Starlight Group was the most active buyer of Victoria multifamily properties in the first half of 2022, keeping activity on par with 2021 despite a pending shortage of product.
Of the 26 properties that changed hands in the period according to data gathered by CBRE Ltd., 14 were picked up by Starlight through the acquisition of three different portfolios.
The largest was the 13-property Raamco International Properties Canadian Ltd. portfolio, which included eight properties in the Victoria area. The deal included 1,027 units in the market, or more than half the 2,012 units that changed hands in the period.
All told, the sales contributed to $663.8 million in transactions in the first half of the year – just $100 million shy of $756.6 million in transactions in all of 2021.
Portfolio sales also supported the Nanaimo market, where three of the seven properties that changed hands were part of a single deal.
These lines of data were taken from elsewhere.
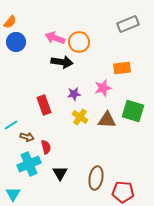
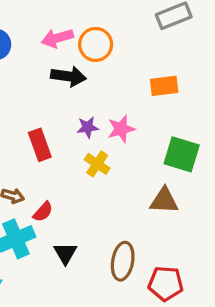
pink arrow: (55, 38) -> (57, 38), turned -36
pink star: (103, 88) -> (121, 129), moved
brown triangle: (107, 120) -> (164, 201), moved
red semicircle: (46, 147) -> (43, 212), turned 56

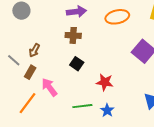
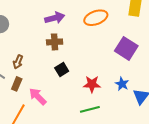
black square: (77, 64) -> (62, 69), turned 32
green line: (82, 106) -> (90, 109), moved
blue star: (107, 110) -> (122, 84), moved

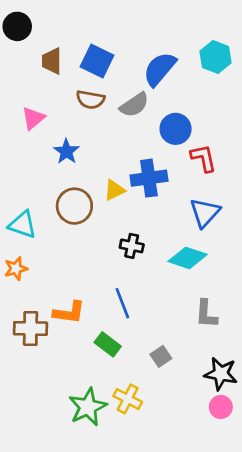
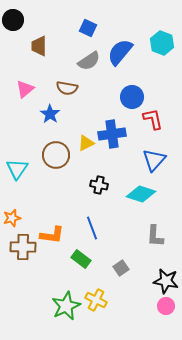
blue square: (97, 61) -> (88, 28), moved, size x0.7
brown semicircle: (90, 100) -> (67, 88), moved
gray semicircle: (134, 105) -> (89, 61), moved
cyan triangle: (23, 225) -> (17, 169), turned 45
orange star: (16, 269) -> (12, 218), moved

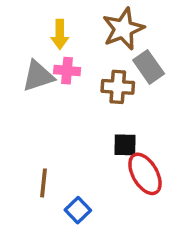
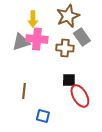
pink cross: (67, 71) -> (37, 39), size x1.5
brown line: (43, 183) -> (24, 91), moved
blue square: (78, 210) -> (43, 116), turned -32

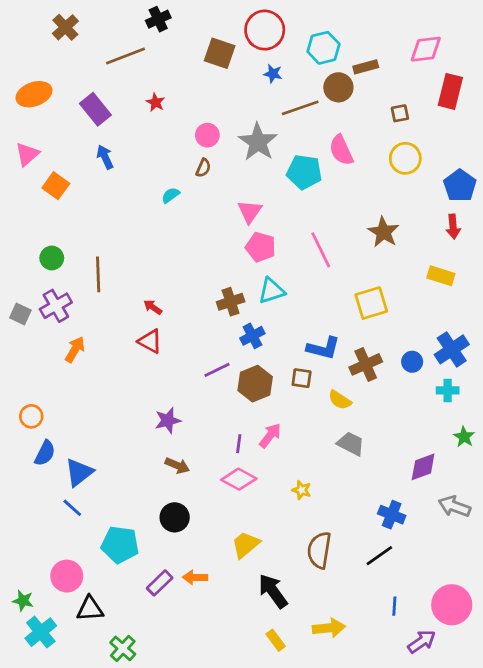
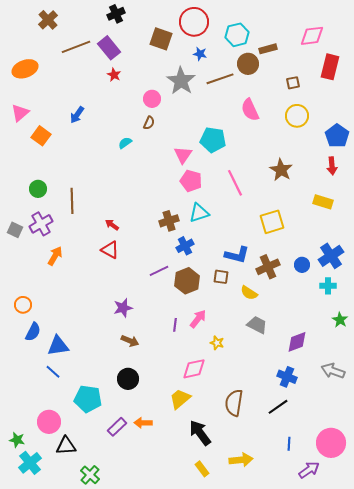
brown line: (125, 56) -> (76, 47), moved
purple rectangle: (95, 109) -> (109, 48), moved
gray star: (258, 142) -> (181, 81), moved
blue arrow: (105, 157) -> (77, 115), turned -120
cyan pentagon: (304, 172) -> (213, 140), moved
purple diamond: (423, 467) -> (297, 342), moved
blue triangle: (79, 472) -> (58, 346), turned 30
pink diamond: (239, 479) -> (194, 369), moved, turned -40
yellow star: (302, 490) -> (217, 343), moved

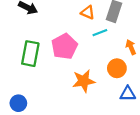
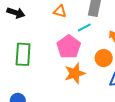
orange triangle: (88, 13) -> (60, 11), moved
pink pentagon: (64, 46) -> (69, 47), moved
The value of transactions in Nanaimo during the period totaled $75.9 million with per-unit pricing on par with 2020 at $259,181.
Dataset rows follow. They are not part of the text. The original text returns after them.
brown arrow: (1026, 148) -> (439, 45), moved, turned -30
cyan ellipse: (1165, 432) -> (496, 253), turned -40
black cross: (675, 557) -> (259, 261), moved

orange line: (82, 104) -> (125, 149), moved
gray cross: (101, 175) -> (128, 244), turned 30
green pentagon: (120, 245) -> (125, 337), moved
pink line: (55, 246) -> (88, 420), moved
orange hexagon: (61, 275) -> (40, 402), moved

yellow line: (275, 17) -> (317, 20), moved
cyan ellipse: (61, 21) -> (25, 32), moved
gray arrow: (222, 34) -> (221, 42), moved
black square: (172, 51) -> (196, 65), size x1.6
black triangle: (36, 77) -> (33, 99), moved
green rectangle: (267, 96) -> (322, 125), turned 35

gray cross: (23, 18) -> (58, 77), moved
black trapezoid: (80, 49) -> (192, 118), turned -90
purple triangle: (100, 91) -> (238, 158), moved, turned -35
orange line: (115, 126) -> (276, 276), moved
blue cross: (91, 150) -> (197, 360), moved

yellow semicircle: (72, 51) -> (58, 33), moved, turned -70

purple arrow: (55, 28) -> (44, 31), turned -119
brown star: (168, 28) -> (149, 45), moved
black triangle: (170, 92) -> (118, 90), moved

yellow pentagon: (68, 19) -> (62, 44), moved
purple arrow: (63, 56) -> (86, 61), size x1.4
But the high volume of activity isn’t likely to continue into the second half of the year.
“Overall these all occurred prior to our current real estate environment,” said Sim Waraich, a senior financial analyst with CBRE who prepared the report.
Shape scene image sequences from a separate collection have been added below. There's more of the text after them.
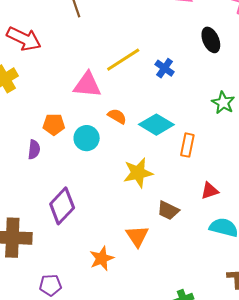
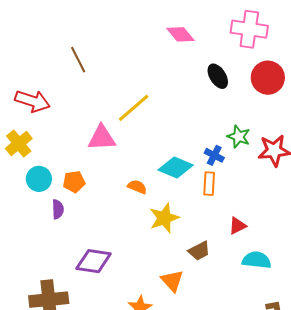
blue cross: (165, 68) -> (214, 155), moved
orange semicircle: (117, 116) -> (137, 187), moved
cyan circle: (87, 138) -> (39, 179), moved
purple diamond: (62, 206) -> (94, 261), turned 63
brown trapezoid: (168, 210) -> (199, 251), turned -45

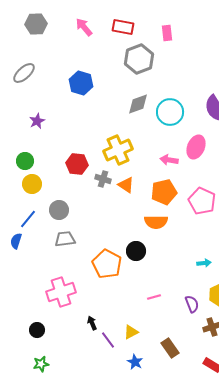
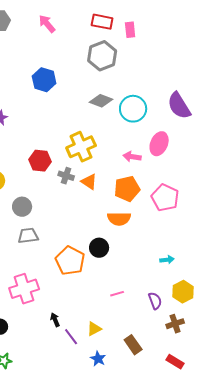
red rectangle: (123, 27) -> (102, 22), moved
gray diamond: (138, 104) -> (101, 101), turned 40

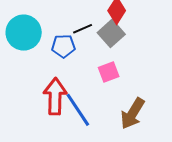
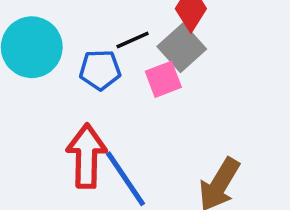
pink square: (109, 72) -> (163, 79), moved

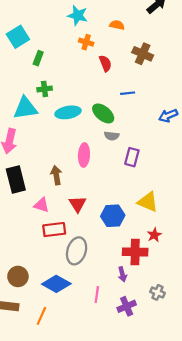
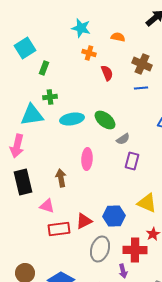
blue line: (128, 93) -> (141, 88), moved
gray semicircle: (112, 136) -> (123, 139), moved, turned -40
red triangle: (78, 204) -> (84, 221), moved, turned 36
gray ellipse: (77, 251) -> (100, 249), moved

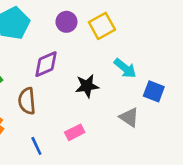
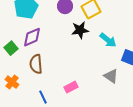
purple diamond: (46, 64) -> (32, 37), moved
black star: (87, 86) -> (80, 30), moved

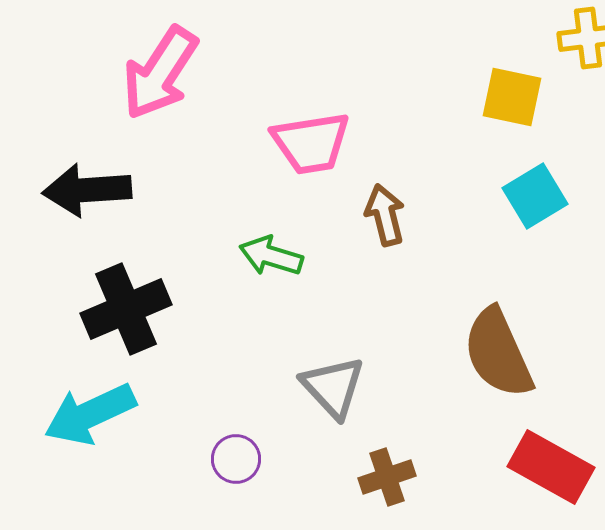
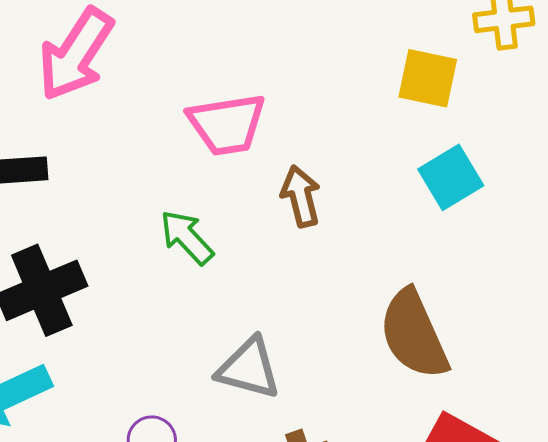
green arrow: (271, 256) -> (187, 237), turned 30
gray triangle: (333, 387) -> (249, 368), turned -32

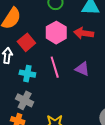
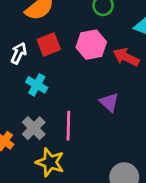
pink line: (55, 67) -> (68, 126), moved
gray cross: (25, 100) -> (34, 128), moved

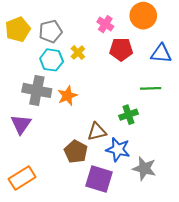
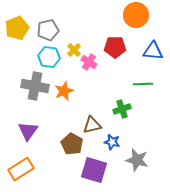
pink cross: (105, 24) -> (89, 62), moved
purple triangle: (21, 124) -> (28, 131), moved
blue star: (118, 149) -> (112, 142), size x0.7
While institutional buyers are still interested in the market, thanks to strong fundamentals including low vacancies and a limit supply of units, the cost of financing has made many buyers hold off, at least temporarily.
Sellers are also reticent to list given the downward pressure on prices in the current market.
“There’s not much more product in the market right now,” Waraich said. “There are listings coming out, but most vendors that wanted to sell took advantage of the pricing in 2021 and at the beginning of 2022, so we do predict that sales activity will taper off.”
A sense of how significantly the shortage of product can affect markets is seen in the Lower Mainland, where just two Fraser Valley properties changed hands in the first half of the year compared to 13 last year.
Yet demand remains strong for the right opportunities.
“There’s still a lot of capital out there that needs to be placed,” Waraich said.
Many buyers are scouting opportunities but will hold off until they see what the fall brings in terms of rate increases, which affect loan-to-value ratios and the amount of equity they’re requried to put into deals.
“Right now with talks of further rate increases, the market has slowed down and tapered off,” he said.
But he added that some properties purchased with attractive financing over the past two years may come to market, creating attractive opportunities for buyers.
“We anticipate a few of them coming to market,” he said, noting that properties with financing secured at the two per cent rates available prior to this spring are attractive next to current five-year rates of 3.6 per cent or a 10-year rate of four per cent.